Thursday, November 30, 2017

The Union Labor Party in Kansas

Because so many Union Soldiers claimed homesteads and began farming in Kansas, the party of their old commander, Abraham Lincoln, a Republican, led many of them to adhere strictly to the Republican political party.  However, in the late 1800s laborers, including farmers, began to feel that the wealthy exerted more power in Washington.  They felt that too much legislation favored the wealthy and neglected or took unfair advantage of working class people.  

Laborers began forming political organizations, and the activity was initially stronger among employed laborers, such as factory workers and railroad workers.  Farmers tended to come together to find non-political ways to better their situation, their perspective as land owners working for themselves seeming to distinguish their issues from hired laborers.

Some of the early organizations attempted to influence government through lobbying rather than by forming political parties.  However, eventually political parties were organized.  The Prohibition Party chose candidates at the national level, but had greater success electing their candidates at local levels.  The Greenback Party also chose candidates at all levels, their focus being on the economy.  Yet, the Republicans and the Democrats remained the dominant political parties.

The Union Labor Party was originally organized by non-farming laborers, but in the 1880s they began to organize farmers as well.  Briefly, they recruited many voters from central Kansas.  However, it was about that time that the membership of the Union Labor Party nationally began to decline.  The Populist Movement in which Kansas and Texas played such important roles joined with other states, largely agricultural and ranching areas but not exclusively so, and created the People's Party, which reached its peak in the late 1880s and early to mid-1890s.
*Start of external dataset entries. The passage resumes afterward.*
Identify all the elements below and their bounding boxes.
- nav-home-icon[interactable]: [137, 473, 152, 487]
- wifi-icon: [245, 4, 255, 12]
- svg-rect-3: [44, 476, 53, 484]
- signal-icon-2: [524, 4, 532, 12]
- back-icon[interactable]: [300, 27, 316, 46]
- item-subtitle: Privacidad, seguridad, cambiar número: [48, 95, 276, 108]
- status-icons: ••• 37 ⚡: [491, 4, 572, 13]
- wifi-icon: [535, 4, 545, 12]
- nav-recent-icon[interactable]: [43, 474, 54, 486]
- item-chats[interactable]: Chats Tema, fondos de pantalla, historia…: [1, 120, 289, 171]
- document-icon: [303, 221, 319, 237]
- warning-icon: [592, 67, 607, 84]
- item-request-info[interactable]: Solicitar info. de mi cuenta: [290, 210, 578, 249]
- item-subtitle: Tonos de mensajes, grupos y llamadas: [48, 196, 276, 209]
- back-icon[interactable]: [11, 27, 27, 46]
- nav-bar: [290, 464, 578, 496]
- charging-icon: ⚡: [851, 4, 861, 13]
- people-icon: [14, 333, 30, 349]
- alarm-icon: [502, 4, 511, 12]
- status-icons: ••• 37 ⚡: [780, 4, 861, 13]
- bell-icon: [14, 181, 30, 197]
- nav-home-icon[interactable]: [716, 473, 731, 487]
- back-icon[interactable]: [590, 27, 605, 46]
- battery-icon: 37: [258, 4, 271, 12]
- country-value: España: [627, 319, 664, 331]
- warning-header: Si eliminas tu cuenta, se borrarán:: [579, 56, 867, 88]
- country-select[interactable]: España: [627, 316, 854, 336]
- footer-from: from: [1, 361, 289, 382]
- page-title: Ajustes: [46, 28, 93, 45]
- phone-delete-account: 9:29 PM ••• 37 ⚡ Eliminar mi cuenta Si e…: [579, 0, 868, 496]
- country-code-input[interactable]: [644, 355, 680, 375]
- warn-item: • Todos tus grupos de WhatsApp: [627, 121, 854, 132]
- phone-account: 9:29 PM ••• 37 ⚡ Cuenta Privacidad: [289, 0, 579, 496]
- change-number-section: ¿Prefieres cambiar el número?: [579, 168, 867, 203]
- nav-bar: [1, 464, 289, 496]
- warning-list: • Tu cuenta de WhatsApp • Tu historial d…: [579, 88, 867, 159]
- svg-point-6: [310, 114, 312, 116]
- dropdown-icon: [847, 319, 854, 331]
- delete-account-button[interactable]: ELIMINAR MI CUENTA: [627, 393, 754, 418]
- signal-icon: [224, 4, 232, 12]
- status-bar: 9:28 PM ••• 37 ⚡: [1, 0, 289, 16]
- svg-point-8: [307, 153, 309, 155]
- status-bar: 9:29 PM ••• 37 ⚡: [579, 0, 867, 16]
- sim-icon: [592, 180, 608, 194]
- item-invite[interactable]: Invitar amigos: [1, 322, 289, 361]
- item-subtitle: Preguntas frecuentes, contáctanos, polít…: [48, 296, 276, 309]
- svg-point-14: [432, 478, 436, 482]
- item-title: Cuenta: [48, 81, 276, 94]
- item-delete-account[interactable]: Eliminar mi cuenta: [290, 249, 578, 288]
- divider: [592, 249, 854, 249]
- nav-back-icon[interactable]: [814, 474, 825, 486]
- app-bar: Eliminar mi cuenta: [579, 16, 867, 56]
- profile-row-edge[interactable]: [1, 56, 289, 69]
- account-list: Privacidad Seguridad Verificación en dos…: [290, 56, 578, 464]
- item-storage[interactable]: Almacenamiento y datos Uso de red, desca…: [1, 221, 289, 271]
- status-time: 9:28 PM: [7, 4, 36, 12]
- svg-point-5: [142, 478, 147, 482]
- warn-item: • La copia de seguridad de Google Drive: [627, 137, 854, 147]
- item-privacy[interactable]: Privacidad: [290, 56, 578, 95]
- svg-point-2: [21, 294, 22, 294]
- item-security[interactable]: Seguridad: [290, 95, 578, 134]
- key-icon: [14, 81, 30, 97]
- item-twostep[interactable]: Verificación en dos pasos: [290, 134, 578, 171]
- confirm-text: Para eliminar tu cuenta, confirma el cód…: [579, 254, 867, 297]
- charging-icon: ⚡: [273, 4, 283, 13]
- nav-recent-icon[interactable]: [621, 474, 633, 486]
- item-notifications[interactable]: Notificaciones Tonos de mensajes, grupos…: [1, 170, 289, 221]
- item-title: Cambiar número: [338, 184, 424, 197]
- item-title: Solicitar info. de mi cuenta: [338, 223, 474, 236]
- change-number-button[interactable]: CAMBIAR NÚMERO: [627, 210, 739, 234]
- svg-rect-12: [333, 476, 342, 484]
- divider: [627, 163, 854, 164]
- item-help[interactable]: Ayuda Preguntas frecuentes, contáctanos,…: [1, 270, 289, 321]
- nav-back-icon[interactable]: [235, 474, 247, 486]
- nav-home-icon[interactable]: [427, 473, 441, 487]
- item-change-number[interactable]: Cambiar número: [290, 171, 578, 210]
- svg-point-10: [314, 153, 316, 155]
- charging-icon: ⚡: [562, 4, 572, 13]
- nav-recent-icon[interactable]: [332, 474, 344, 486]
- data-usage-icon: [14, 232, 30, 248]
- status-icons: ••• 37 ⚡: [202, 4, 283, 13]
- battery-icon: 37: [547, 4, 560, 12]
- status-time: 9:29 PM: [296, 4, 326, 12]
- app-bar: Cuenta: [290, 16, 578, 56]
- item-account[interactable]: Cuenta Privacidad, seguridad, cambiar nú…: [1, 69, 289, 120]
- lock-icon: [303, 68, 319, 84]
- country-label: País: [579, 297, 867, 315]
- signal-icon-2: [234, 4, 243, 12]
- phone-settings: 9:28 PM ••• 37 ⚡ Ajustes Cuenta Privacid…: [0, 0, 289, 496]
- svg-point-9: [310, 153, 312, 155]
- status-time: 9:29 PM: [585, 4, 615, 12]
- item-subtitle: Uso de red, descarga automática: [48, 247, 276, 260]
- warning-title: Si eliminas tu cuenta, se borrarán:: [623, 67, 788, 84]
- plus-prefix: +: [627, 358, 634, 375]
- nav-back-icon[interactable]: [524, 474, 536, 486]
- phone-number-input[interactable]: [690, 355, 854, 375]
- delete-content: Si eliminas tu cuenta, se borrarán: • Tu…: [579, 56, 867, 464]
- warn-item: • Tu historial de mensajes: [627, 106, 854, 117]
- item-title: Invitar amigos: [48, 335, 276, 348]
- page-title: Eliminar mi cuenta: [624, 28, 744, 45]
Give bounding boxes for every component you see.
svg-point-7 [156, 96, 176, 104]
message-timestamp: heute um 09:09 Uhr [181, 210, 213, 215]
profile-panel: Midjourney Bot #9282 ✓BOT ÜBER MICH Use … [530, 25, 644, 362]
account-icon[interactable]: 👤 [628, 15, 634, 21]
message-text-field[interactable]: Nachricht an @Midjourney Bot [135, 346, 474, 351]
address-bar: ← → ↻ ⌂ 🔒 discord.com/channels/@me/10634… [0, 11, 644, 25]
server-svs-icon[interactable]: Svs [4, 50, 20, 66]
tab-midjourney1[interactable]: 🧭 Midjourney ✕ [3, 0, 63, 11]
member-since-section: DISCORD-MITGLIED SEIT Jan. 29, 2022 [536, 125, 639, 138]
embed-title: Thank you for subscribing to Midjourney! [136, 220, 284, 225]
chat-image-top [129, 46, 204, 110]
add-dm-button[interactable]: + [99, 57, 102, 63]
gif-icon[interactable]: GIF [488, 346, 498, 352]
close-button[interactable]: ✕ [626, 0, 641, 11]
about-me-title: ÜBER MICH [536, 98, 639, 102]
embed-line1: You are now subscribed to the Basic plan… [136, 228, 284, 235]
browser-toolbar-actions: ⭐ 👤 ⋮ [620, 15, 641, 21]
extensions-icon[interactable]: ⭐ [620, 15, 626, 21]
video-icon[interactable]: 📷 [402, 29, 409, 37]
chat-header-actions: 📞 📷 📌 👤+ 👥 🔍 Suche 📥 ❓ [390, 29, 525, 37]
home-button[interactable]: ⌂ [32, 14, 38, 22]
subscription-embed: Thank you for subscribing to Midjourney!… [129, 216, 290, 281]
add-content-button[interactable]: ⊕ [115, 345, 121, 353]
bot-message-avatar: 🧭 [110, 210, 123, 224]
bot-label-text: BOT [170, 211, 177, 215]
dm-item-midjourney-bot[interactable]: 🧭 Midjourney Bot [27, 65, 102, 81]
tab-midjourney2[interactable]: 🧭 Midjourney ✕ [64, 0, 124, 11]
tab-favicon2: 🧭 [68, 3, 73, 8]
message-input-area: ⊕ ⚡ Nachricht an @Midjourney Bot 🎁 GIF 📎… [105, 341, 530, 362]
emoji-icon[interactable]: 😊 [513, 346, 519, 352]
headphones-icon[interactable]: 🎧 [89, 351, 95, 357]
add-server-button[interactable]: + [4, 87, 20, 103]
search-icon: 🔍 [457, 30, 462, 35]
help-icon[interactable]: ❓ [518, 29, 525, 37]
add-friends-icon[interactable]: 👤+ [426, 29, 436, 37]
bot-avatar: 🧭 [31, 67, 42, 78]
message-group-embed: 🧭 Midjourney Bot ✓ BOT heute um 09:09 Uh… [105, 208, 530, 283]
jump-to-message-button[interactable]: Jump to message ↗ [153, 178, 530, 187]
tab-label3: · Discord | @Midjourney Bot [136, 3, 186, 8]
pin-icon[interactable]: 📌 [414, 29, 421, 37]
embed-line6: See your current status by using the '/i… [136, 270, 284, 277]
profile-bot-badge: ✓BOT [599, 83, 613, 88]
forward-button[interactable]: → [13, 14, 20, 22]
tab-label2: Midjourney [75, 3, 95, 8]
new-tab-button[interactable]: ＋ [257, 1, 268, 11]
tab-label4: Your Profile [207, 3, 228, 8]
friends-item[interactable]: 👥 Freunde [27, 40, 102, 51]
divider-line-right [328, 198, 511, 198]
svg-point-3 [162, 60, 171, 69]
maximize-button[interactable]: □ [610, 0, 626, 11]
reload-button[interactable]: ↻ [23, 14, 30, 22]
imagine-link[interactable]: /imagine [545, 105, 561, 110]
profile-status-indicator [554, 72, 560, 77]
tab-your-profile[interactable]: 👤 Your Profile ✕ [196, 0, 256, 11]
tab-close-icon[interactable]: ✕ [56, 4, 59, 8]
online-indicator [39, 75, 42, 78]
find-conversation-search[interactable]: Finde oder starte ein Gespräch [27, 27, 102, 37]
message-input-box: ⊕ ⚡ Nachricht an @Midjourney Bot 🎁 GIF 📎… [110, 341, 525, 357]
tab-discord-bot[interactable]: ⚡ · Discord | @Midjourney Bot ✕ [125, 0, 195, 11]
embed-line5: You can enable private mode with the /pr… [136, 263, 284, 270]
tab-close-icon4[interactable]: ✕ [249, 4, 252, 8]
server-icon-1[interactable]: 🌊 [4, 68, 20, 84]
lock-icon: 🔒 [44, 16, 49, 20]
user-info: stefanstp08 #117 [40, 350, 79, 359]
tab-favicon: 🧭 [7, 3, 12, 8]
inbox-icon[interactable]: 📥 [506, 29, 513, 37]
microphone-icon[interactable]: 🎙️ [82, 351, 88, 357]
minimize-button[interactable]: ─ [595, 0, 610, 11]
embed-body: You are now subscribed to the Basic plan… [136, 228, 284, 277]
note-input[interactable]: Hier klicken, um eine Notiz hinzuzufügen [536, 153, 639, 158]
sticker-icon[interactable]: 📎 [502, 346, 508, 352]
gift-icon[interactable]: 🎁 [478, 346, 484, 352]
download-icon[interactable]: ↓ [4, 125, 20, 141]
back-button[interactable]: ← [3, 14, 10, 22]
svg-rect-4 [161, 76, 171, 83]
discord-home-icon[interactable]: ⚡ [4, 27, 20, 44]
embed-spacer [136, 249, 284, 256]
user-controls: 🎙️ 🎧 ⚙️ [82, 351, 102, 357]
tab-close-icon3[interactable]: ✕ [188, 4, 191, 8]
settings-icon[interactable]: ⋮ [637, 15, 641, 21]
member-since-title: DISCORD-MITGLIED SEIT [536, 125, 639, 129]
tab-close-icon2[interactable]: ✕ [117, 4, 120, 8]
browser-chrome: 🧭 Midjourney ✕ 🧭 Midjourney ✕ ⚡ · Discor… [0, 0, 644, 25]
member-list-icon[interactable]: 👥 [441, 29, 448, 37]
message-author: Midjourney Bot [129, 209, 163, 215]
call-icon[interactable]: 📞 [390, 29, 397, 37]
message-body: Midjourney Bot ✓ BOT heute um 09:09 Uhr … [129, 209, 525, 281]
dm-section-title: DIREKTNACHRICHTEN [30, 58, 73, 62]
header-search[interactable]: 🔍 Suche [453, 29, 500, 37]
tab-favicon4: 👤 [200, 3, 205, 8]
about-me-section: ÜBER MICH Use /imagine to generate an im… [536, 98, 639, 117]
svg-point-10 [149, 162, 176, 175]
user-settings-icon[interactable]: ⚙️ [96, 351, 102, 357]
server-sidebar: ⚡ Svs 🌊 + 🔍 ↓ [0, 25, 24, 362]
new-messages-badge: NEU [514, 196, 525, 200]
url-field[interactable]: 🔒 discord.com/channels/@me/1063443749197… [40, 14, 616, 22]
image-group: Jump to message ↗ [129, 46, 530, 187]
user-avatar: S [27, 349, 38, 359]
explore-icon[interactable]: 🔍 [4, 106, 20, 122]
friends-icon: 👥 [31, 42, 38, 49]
Union Labor Temple in Hutchinson, KS
When I saw the Union Labor Temple in Hutchinson, KS, I naturally but wrongly jumped to the conclusion that it might have been some early structure having to do with the Union Labor Party.  A little research informed me otherwise!

The old Union Labor Party that enjoyed a very brief popularity in Kansas among farmers prior to the creation of the People's Party was only one among many "Labor Parties."  Among them were the United Labor Party, the Industrial Labor Party, the Labor Reform Party, and even a coalition called the Greenback Labor Party. 

Among the books in Isaac's library were two by Henry George, including the one for which he was most famous, Progress and Poverty.  Georgisms were highly regarded, and his book sold around the world.  In 1886 he ran for mayor of New York City on the United Labor Party ticket.  He received 68,000 votes, primarily votes against corporate capitalism as much as for a particular party.

None of these Labor Parties survived as separate parties.  Their members were swept up into the other parties, either the two major parties, or in the case of many in our central Kansas region who briefly voted Union Labor, into the People's Party.

Yet, for one brief voting season, many of the male voters of this region turned away from the two old parties to vote the Union Labor ticket.  (Women did not yet have the vote.)  That is just a bit of our generally forgotten history.